[Stored records]
_ _ _
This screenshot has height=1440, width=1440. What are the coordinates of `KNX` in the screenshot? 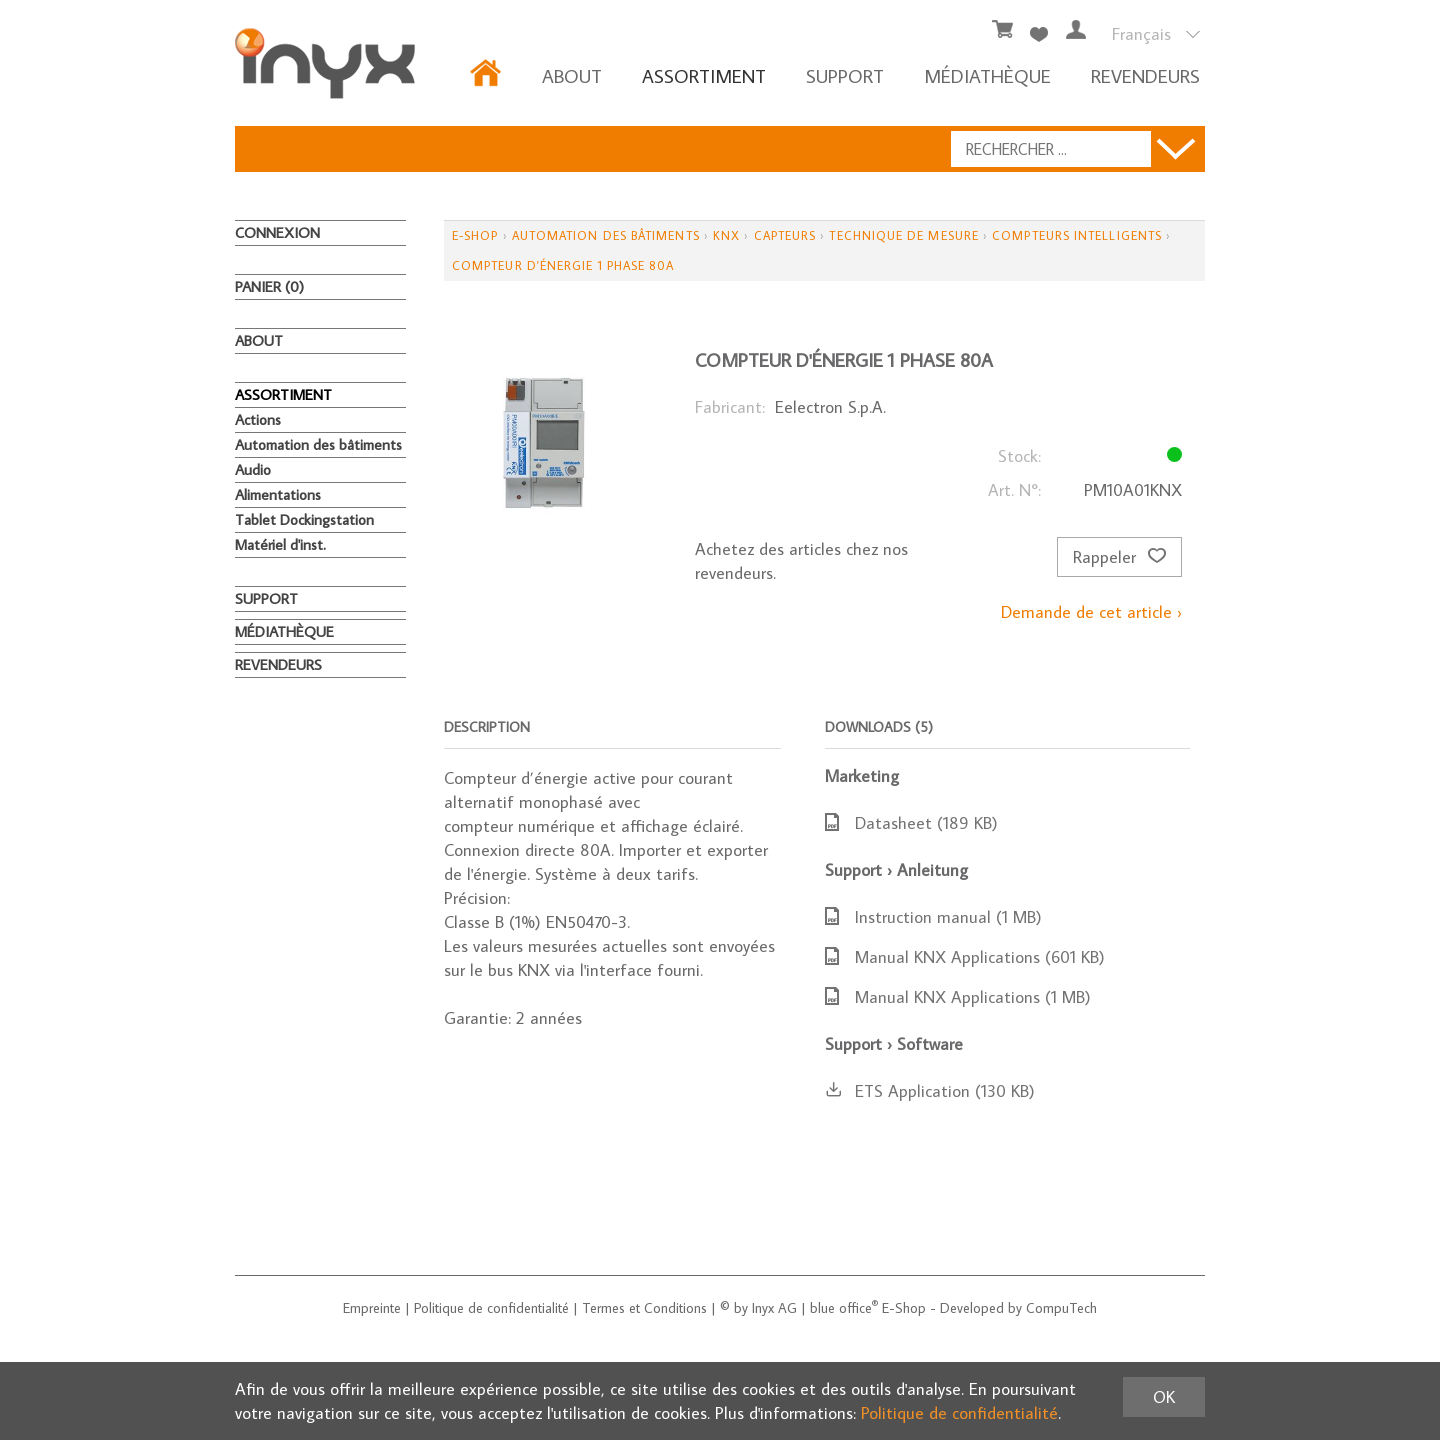 It's located at (726, 235).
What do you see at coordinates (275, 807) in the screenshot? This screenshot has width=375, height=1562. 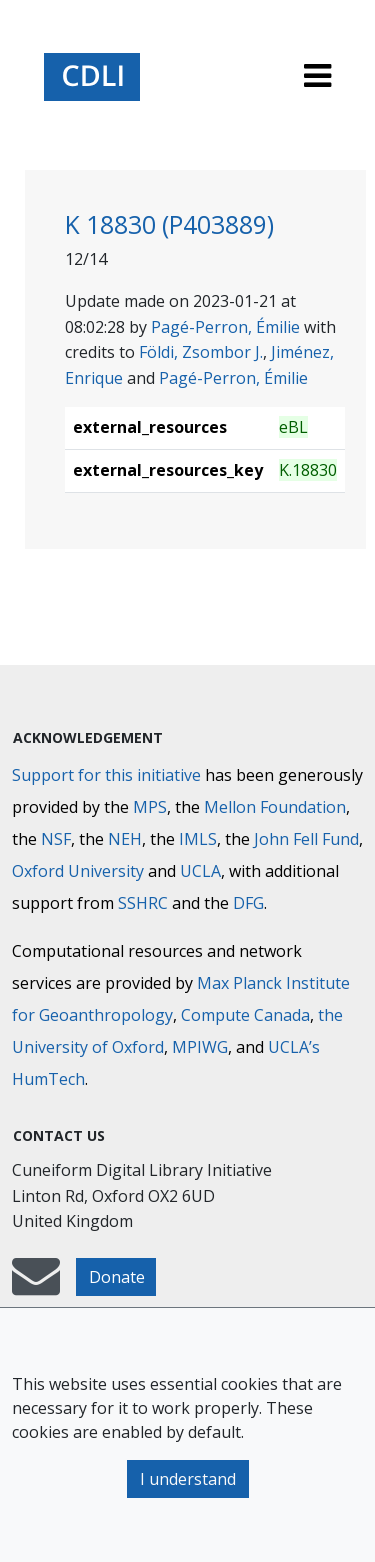 I see `Mellon Foundation` at bounding box center [275, 807].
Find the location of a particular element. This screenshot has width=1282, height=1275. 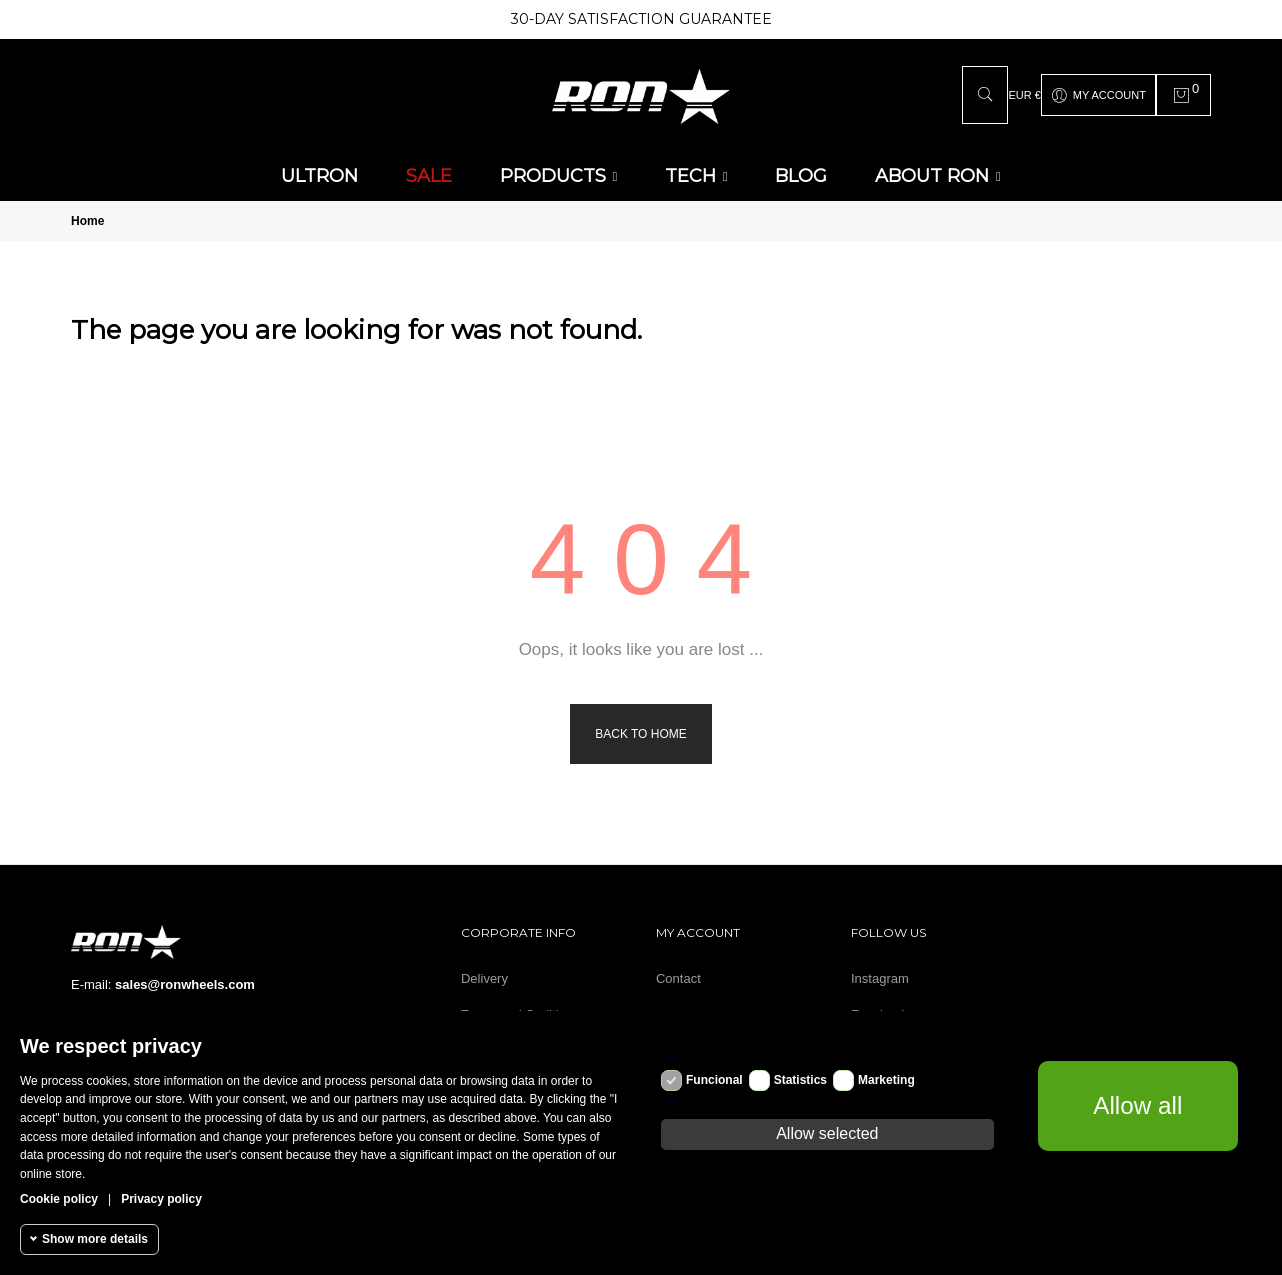

Cookie policy is located at coordinates (59, 1199).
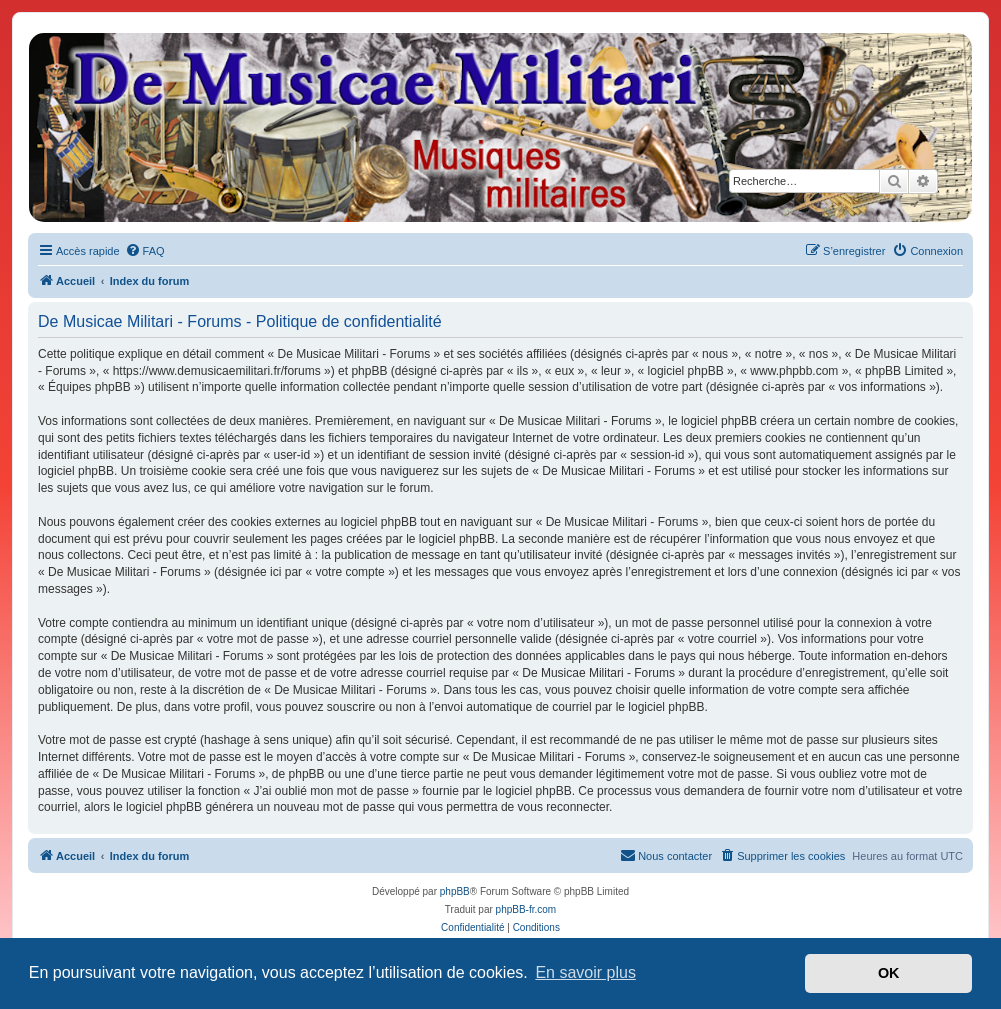 The width and height of the screenshot is (1001, 1009). Describe the element at coordinates (889, 973) in the screenshot. I see `OK [button]` at that location.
_ _ _
[YOUR ASSIGNMENT] Set down, word for word, the line that holds "Find the location" and all lines after it to the end of the entries above, but not the pictures.

[YOUR SOLUTION]
Find the location of a particular element. This screenshot has width=1282, height=1275. 

Cookie policy is located at coordinates (59, 1199).
 The width and height of the screenshot is (1001, 1009). Describe the element at coordinates (889, 973) in the screenshot. I see `OK [button]` at that location.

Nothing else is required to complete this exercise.